Il dipendente è gravato da un onere probatorio attenuato, in quanto deve dimostrare unicamente di essere portatore di un fattore di rischio tipizzato di discriminazione e di aver subito un trattamento svantaggioso in connessione con tale fattore.
Nota a Cass. (ord.) 3 febbraio 2023, n. 3361
Francesco Belmonte
In materia di comportamenti datoriali discriminatori fondati sul sesso, l’art. 40, D.LGS. n. 198/2006 stabilisce un’attenuazione del regime probatorio ordinario in favore del lavoratore, il quale è tenuto solo a dimostrare un’ingiustificata differenza di trattamento ovvero anche una posizione di particolare svantaggio dovute al fattore di rischio tipizzato dalla legge in termini tali da integrare una presunzione di discriminazione. Il datore di lavoro deve invece provare le circostanze che escludono univocamente la discriminazione.

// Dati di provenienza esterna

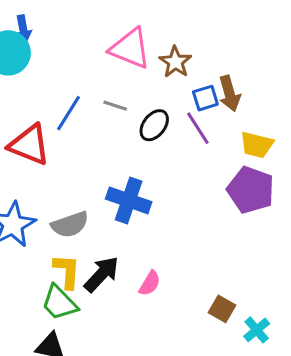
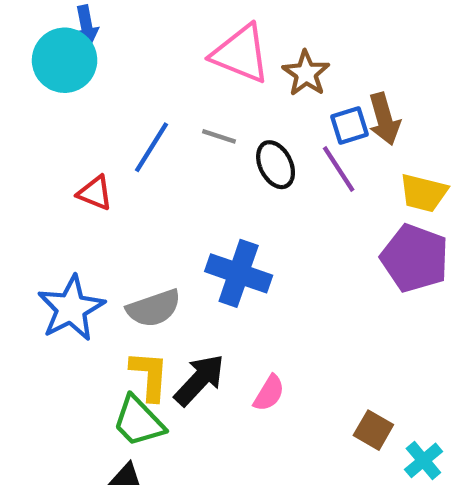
black ellipse: (154, 125) -> (276, 165), turned -64
red triangle: (29, 145) -> (95, 193), size x0.6

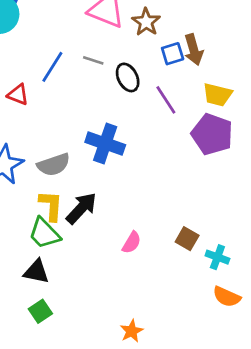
purple line: (339, 169) -> (166, 100), moved
pink semicircle: (269, 393) -> (132, 243), moved
cyan cross: (423, 460) -> (217, 257), turned -30

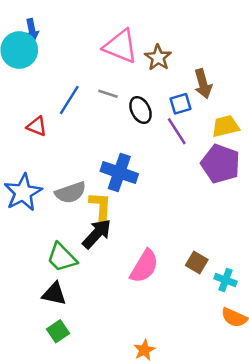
blue square: (173, 54) -> (180, 104), moved
yellow trapezoid: (217, 95) -> (226, 126), turned 152
yellow L-shape: (51, 206) -> (100, 206), moved
pink semicircle: (132, 243) -> (144, 266), size x1.6

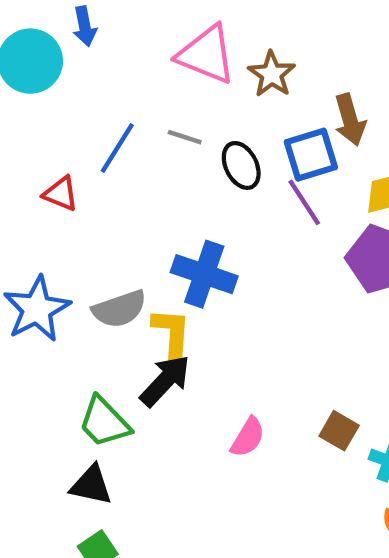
blue arrow: (32, 30) -> (85, 26), moved
blue square: (180, 104) -> (311, 155), size x1.4
pink semicircle: (144, 266) -> (248, 437), size x0.7

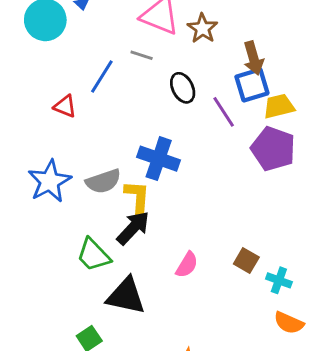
gray line: (185, 137) -> (142, 55), moved
blue square: (311, 155) -> (252, 85), moved
black triangle: (91, 485) -> (126, 296), moved, size x1.4

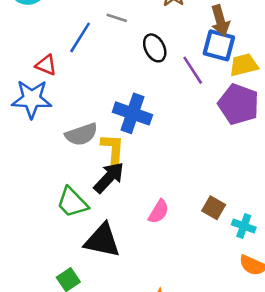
blue square: (252, 85) -> (219, 45), turned 32
blue star: (50, 181) -> (32, 99), moved, turned 30

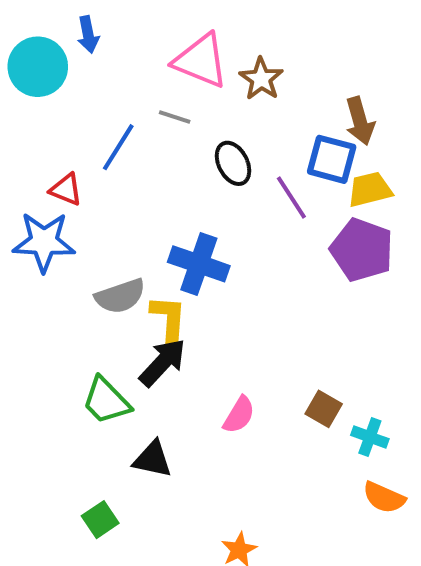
brown arrow: (220, 20) -> (360, 121), moved
black triangle: (102, 240) -> (152, 459), size x0.7

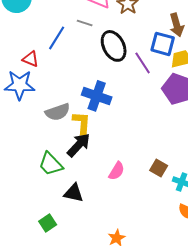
black ellipse: (233, 163) -> (114, 46), size x1.4

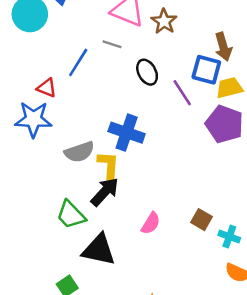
black ellipse: (114, 46) -> (147, 72), size x0.7
black triangle: (74, 193) -> (99, 250), size x1.4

Così si è espressa la Corte di Cassazione 3 febbraio 2023, n. 3361, la quale, contrariamente ai giudici di merito (App. Cagliari n. 145/2018), ha qualificato la condotta di un istituto bancario come discriminatoria, in ragione del sesso, di una lavoratrice che aveva portato a termine due gravidanze nel corso del rapporto di lavoro.
In particolare, la dipendente era stata assunta, insieme ad altri colleghi, come apprendista professionalizzante; tuttavia, tra i duecento contratti stipulati e proseguiti come comuni contratti di lavoro subordinato a tempo indeterminato, l’unico rapporto di lavoro ad essere stato risolto era quello della dipendente.
Per la Cassazione, il lavoratore che sostiene di aver subito una discriminazione è onerato dalla sola dimostrazione di essere portatore di un fattore di discriminazione e di aver subito un trattamento deteriore in connessione con detto fattore. La suddetta connessione, da ricostruirsi in via presuntiva, può essere dimostrata anche sulla base di dati statistici.
Ciò non è avvenuto nel caso di specie, in quanto, a parere dei giudici di legittimità, la Corte d’Appello, pur dando atto dell’allegazione del dato statistico relativo al rapporto percentuale tra la mancata prosecuzione del contratto della lavoratrice, diversamente dagli altri duecento apprendisti, ha del tutto omesso di verificare se tale dato potesse essere considerato rivelatore di una possibile discriminazione legata alle gravidanze portate a termine nel periodo di apprendistato.